Ah ! Je voy la fureur dont il est allumé.
Il aime la princesse, et n’en peut estre aimé.
M’ordonnant de quitter les feux que j’ay pour elle,
Il veut par le dépit me la rendre infidelle.
Quels dieux, pour me tromper, vindrent à ses costez ?
Les dieux les plus enclins aux molles voluptez.
Pourquoy, si d’un hymen il portoit la promesse,
N’amenoit-il Junon, des nopces la deesse ?
Mais il se cache d’elle en ses larcins d’amour.
Il craint sa rude espouse : il craint mesme le jour.
Il m’incite à trahir mes flames legitimes.
Perdant toute justice, il m’ordonne des crimes.
Où pourra-t-on trouver l’équité sous les cieux,
Si mesme elle n’est pas dans le maistre des dieux ?
Vien, Junon, assemblons nostre fureur jalouse.
Ton espoux te trahit, et ravit mon espouse.
Dy moy le lieu du moins où je le puis chercher.
J’iray, sous quelque corps qu’il se puisse cacher,
D’un taureau, d’un lion, d’un monstre épouvantable,
Arracher à ses feux ma princesse adorable.
Ah ! Ma chere Clotilde, espoir seul de mes jours,
De qui la voix en vain m’appelle à ton secours,
Puisque mon sort cruel m’y donne tant d’obstacles,
Appelle donc ton Christ, qui fait tant de miracles.
Peut-estre que ce dieu, d’une vierge enfanté,
Vient par tout l’univers restablir l’équité ;
Et nous rend, si l’on croit les chants de la sibylle,
Le regne de Saturne, innocent et fertile.
Que me sert que le ciel me laisse tout dompter,
Si de moy triomphant triomphe Jupiter ?
Tu m’appelles, Clotilde ; et je ne puis t’entendre.

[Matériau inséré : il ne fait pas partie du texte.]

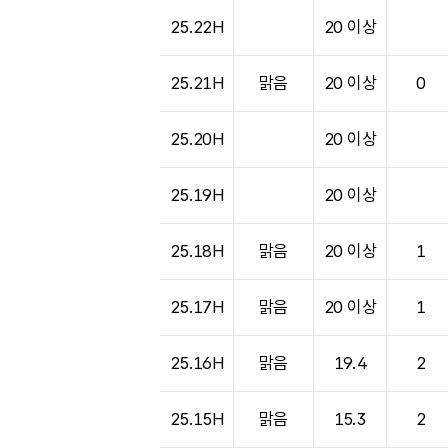
25.22H
20 이상
25.21H
맑음
20 이상
0
25.20H
20 이상
25.19H
20 이상
25.18H
맑음
20 이상
1
25.17H
맑음
20 이상
1
25.16H
맑음
19.4
2
25.15H
맑음
15.3
2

Pour toy je puis tout vaincre, et ne puis te deffendre.
O ! Honte ! Un dieu se change en l’un de mes sujets.
Devroit-il se couvrir de ces masques abjets ?
Que ne vient-il au moins la prendre à guerre ouverte,
A force contre force, à face découverte ?
Sigismond, Alaric, sont plus vaillans que luy.
Il devoit avec eux me combattre aujourd’huy.
Ouy, je pouvois aux yeux de celle que j’adore,
Et les vaincre tous deux, et Jupiter encore.
Un dieu n’oseroit-il combattre contre un roy ?
Et ce n’est qu’en fuyant, qu’il triomphe de moy.
Je suis seul, et sans fer : ma force est abbatuë.
Qu’attend-il ? Que craint-il ? Qu’il combatte, ou me tuë.
C’est pour se mieux cacher, qu’il a hasté le soir.
Il ne peut me dompter que par mon desespoir.
Mais, Junon, je t’attens. D’une commune rage,
Vien vanger avec moy nostre commun outrage.
Pour mon pressant malheur, que ton secours est lent !
Ainsi le triste roy, de colere brulant,
Dans une horrible nuit, luy-mesme se devore :
Et nul rayon d’espoir ne luit avec l’aurore.